Work task: Any picture must be dropped, but each line of the data should be duplicated exactly.

Data provided:
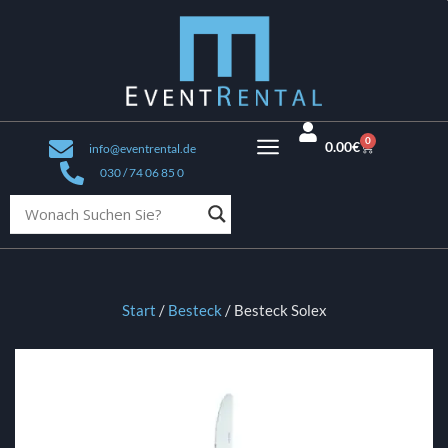
0
0.00
€
info@eventrental.de
030 / 74 06 85 0
Start
/
Besteck
/ Besteck Solex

Reply to the task:
0
0.00
€
info@eventrental.de
030 / 74 06 85 0
Start
/
Besteck
/ Besteck Solex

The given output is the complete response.